Making life-or-death decisions on a daily basis, Dierkes didn’t want to be wrong—but he could never be sure he was right. Sometimes he’d realize after the fact that an inconsistency he’d spotted in an applicant’s testimony wasn’t one after all, or that he’d judged someone unfairly because she wasn’t a very polished witness. “There are some cases where if you think about them for a while, you realize, ‘Maybe my conclusions were not absolutely correct,'” he says. In 2008, after 11 years on the bench, he quit.
Among the country’s 235 immigration judges, there is a consensus that the courts are drastically overloaded. A historic backlog is partly to blame, but so is the Obama administration’s goal of deporting 400,000 people this year—about 1,700 cases per judge. The focus is on numbers, not the quality or fairness of the process, says Bruce Einhorn, a former L.A. immigration judge. Successive administrations have viewed the courts, which are part of the Department of Justice,* as a “widget factory,” he says. “The only issue they consider is how many people are needed to produce as many widgets as possible.”
Caught in the middle are the judges, for whom mind-numbing bureaucracy collides with thorny moral issues. Most of the time, they work without even basic staff like bailiffs and stenographers. Increased immigration enforcement means that their workload is the highest it has ever been—three to four times larger than caseloads in other federal courts—but a combination of slow hiring and high turnover has left one in six judge positions vacant.
In a recent survey, immigration judges reported dramatically more stress (PDF) than other professionals: They were more burned out than doctors, international aid workers, even prison wardens. It was incredibly difficult, they said, to know which asylum claims were genuine: who had truly suffered horrors, and who had been coached by relatives or “travel agents” who promised immigrants a bulletproof story. As one judge put it (PDF), “It makes me feel ill to grant asylum to someone who I believe is probably lying, but it also makes me sick to think that I have denied protection to someone who really needs it.”
These aren’t idle fears. In 2004, just two and a half weeks after a Denver immigration judge deported him, a 16-year-old Guatemalan boy was killed by the gang members he had left the country to escape. In February, a similar fate befell a former gang member deported to El Salvador.
The pressure can wear down even the most compassionate judges. In 1990, Jeffrey Chase was a young attorney who had made a name for himself as an outspoken advocate for asylum seekers. In a 1995 interview, he scolded judges who made up their minds before fully hearing cases out. “A judge,” he said, “needs to start each case with a clean slate.”
But soon after making that statement, Chase took a job as an immigration judge in New York City. And over the next several years, he changed. He started addressing petitioners with skepticism and accusing them of lying. He scoffed at an asylum applicant who said he’d fled persecution in China, suggesting that the smugglers who’d snuck the man into the country had fed him a sob story: “Only people who are coached by snakeheads talk like that.” One of his courtroom speeches about lying asylum seekers took up 12 pages of transcript.
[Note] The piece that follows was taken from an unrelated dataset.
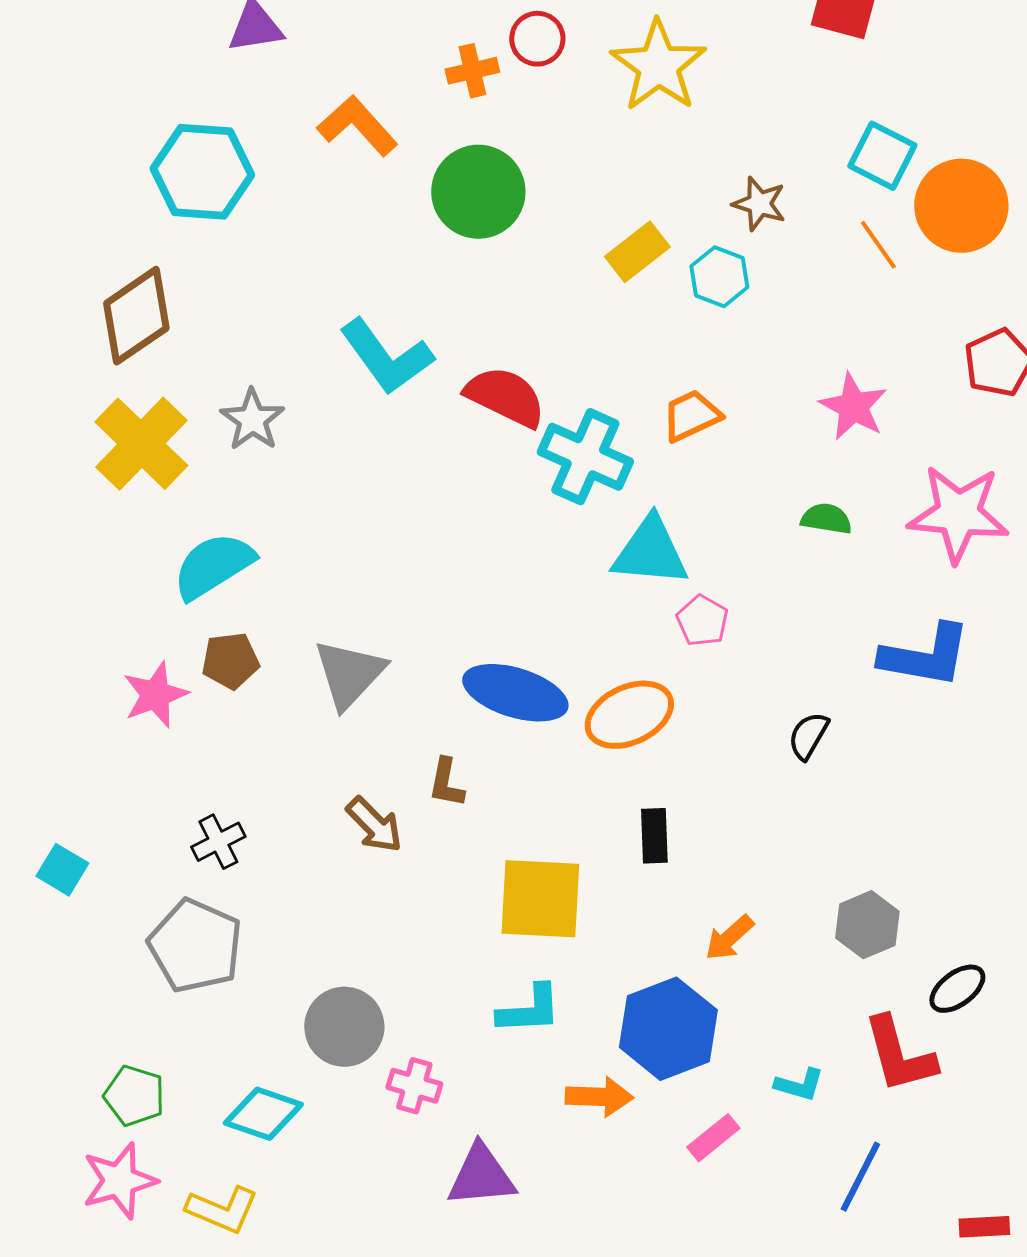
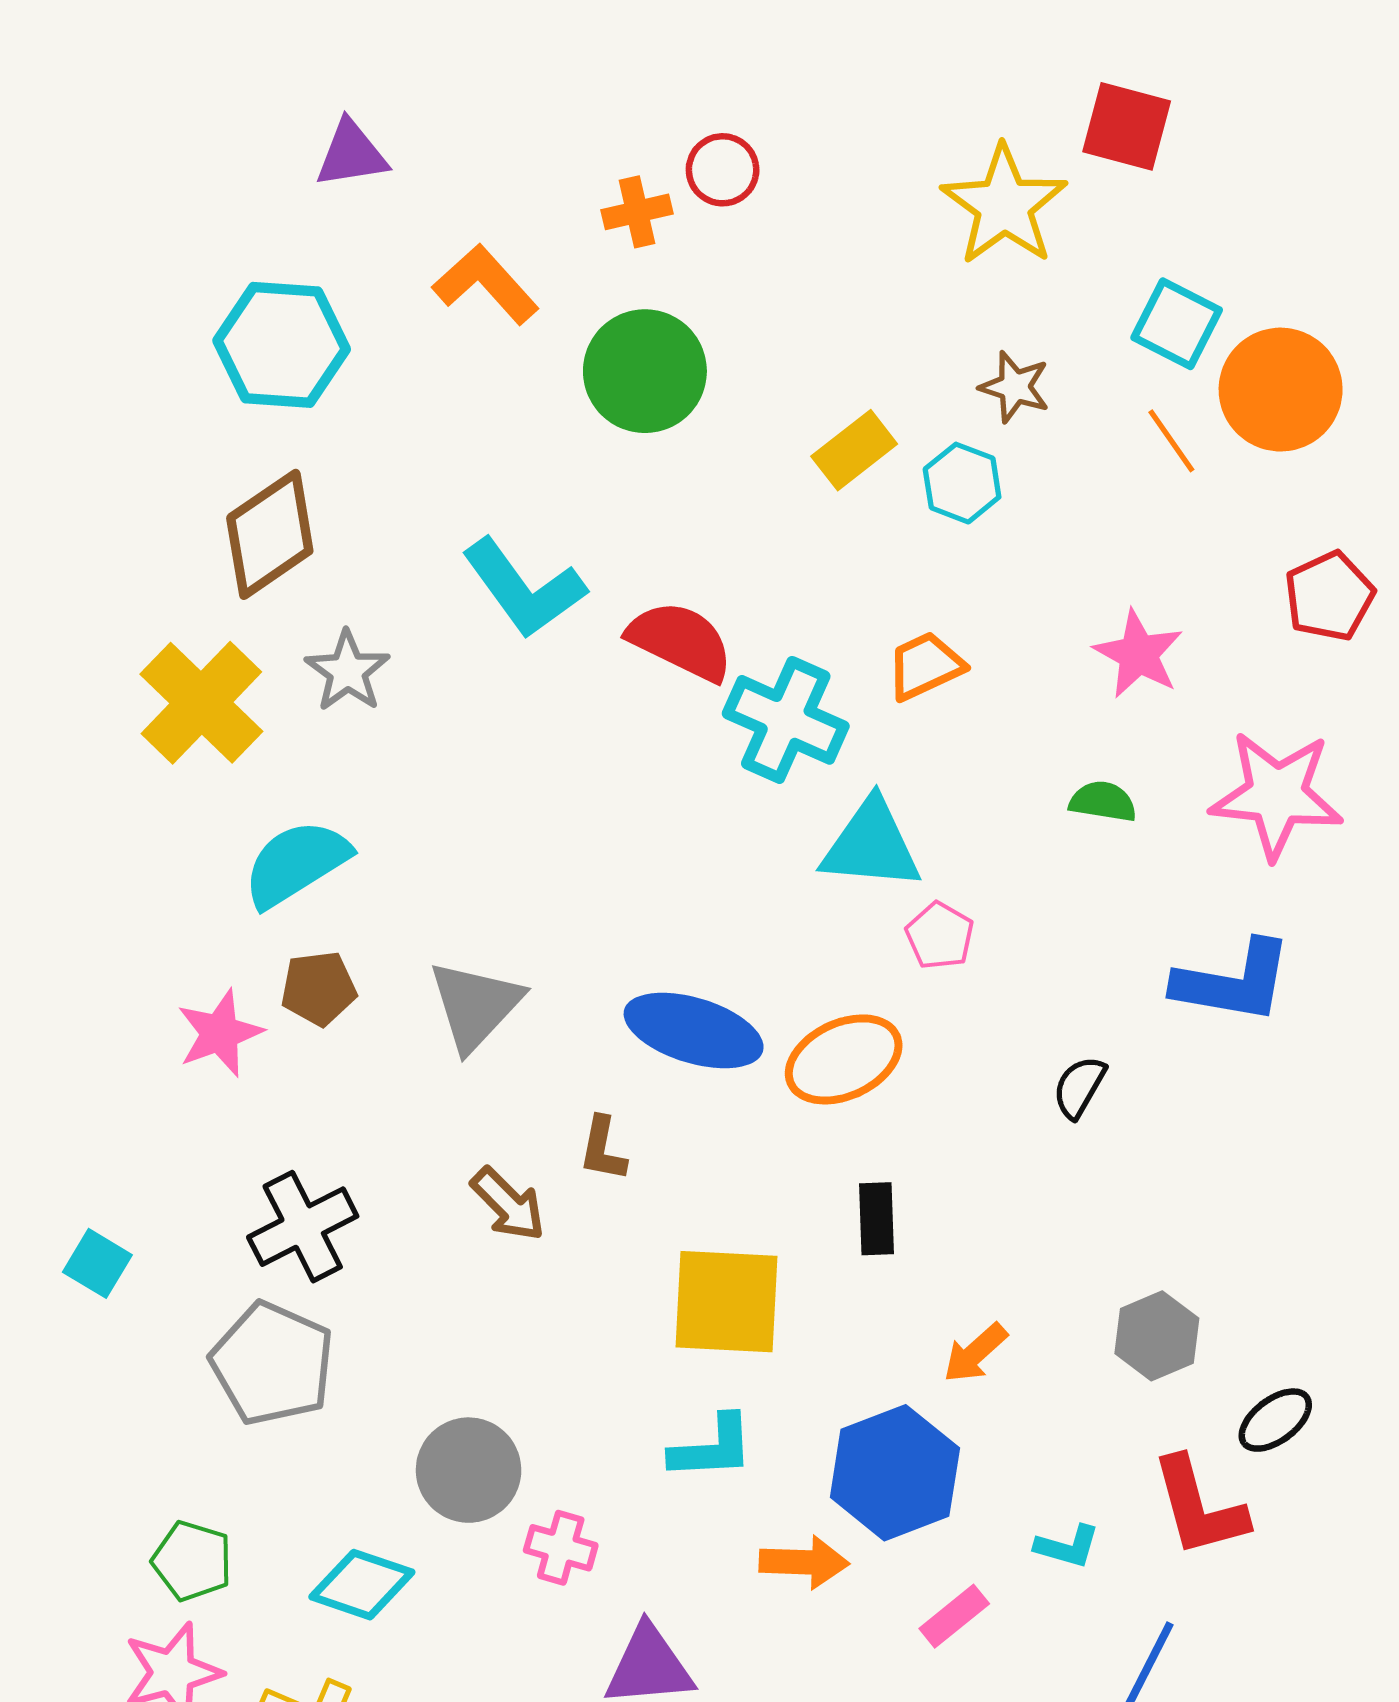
yellow star: (658, 66) -> (1004, 205), moved
brown diamond: (136, 316) -> (270, 534), moved
black cross: (218, 842) -> (303, 1227), size x1.5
Attorney after attorney appealed Chase’s rulings, arguing that their clients could not receive a fair hearing in his courtroom. Federal judges struck down several of his decisions; his conduct in one case prompted the circuit judges to describe him as “argumentative, sarcastic, impolite, and overly hostile.” In early 2007, Chase was removed from the bench.
Now an attorney adviser to the Board of Immigration Appeals, Chase declined to be interviewed for this article, citing Justice Department rules. A former trial attorney who appeared in Chase’s courtroom says that asylum fraud was rampant in the cases Chase handled. “I think he genuinely cared and wanted to do the right thing,” she says. “But he just struggled too much with listening to these cases over and over and over again.”
In February, the American Bar Association released a lengthy report (PDF) warning that the system was “failing to meet our national expectations of fairness and effectiveness” and recommended numerous reforms, including hiring 50 percent more judges. A spokesperson from the Executive Office for Immigration Review, the federal department that oversees the immigration courts, said it expects to hire nearly 50 by the end of the year. But Denise Slavin, vice president of the National Association of Immigration Judges, says even more are needed, since the backlog of cases continues to grow. As a result, she says, many judges are now considering early retirement—which only leads to more vacancies.
Dierkes believes that nothing will change in the courts until the immigration system itself is overhauled. “This is a question for the public,” he says. “Where do we want to devote our resources?” For now, the Obama administration’s focus remains (PDF) on hitting its deportation goal, with few additional resources for the courts. The results, says Dana Marks, the head of the National Association of Immigration Judges, can be tragic. “These are the equivalent of death-penalty cases,” she says, “and we are conducting [them] in a traffic court setting.”
* Correction: An earlier version of this article erroneously said that immigration courts are part of the Department of Homeland Security.